THE PROBLEM = Return each line of the entries that mentions the word "EMEF".

RECORD EXCERPTS =

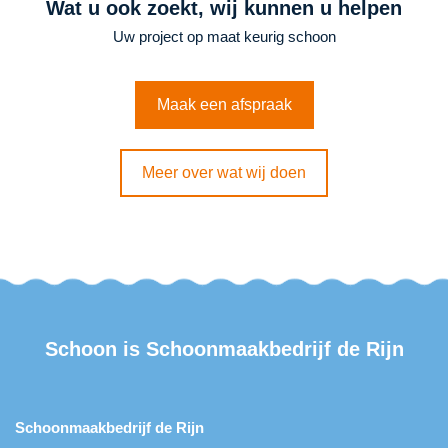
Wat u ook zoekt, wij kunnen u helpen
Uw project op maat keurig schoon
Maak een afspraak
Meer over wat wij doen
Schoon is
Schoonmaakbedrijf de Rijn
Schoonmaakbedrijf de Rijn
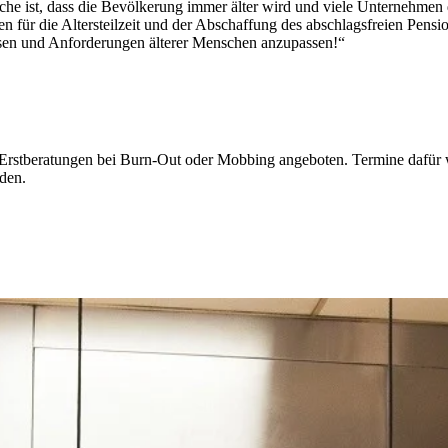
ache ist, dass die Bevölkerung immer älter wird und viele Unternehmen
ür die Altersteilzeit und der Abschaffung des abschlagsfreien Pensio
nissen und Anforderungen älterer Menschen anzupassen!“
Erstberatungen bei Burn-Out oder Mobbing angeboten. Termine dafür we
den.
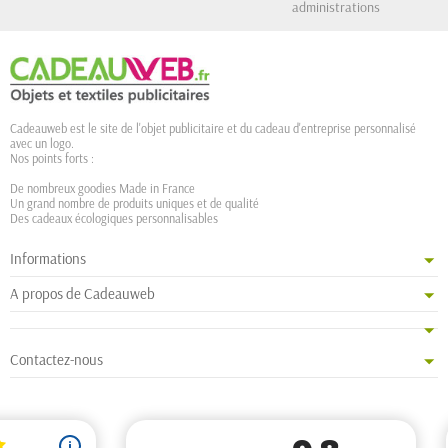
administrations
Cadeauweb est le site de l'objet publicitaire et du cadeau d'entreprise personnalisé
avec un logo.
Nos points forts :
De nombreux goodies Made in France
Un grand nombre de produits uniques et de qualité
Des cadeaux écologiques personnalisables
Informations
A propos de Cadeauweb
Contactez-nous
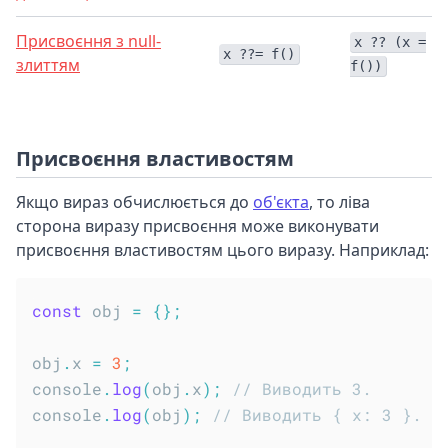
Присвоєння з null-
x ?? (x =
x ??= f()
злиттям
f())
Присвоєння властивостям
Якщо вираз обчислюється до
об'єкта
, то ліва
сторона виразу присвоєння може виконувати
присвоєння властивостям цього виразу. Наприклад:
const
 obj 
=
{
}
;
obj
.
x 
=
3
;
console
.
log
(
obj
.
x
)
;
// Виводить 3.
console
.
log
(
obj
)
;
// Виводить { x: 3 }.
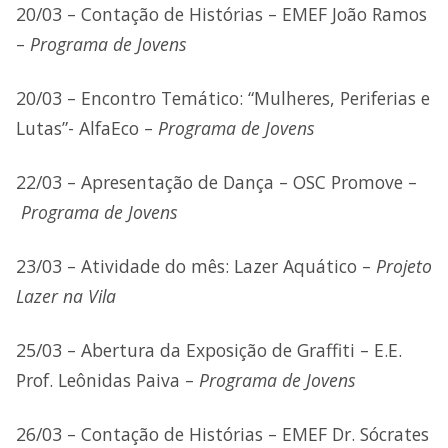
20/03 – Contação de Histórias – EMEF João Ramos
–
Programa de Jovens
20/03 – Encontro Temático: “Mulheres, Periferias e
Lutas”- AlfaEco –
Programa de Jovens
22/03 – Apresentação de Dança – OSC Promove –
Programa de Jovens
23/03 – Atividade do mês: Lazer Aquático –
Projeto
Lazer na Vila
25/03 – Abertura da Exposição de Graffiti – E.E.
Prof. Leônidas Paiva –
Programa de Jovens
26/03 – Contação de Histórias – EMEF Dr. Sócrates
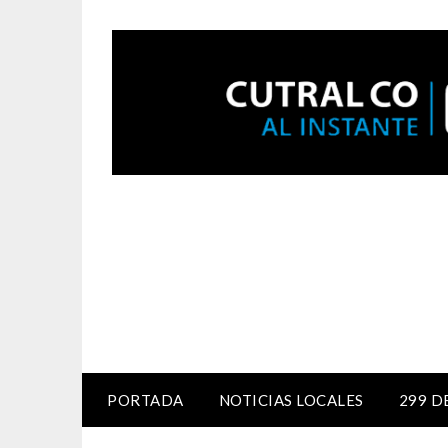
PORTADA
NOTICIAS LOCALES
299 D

YOUR SOLUTION =
20/03 – Contação de Histórias – EMEF João Ramos
26/03 – Contação de Histórias – EMEF Dr. Sócrates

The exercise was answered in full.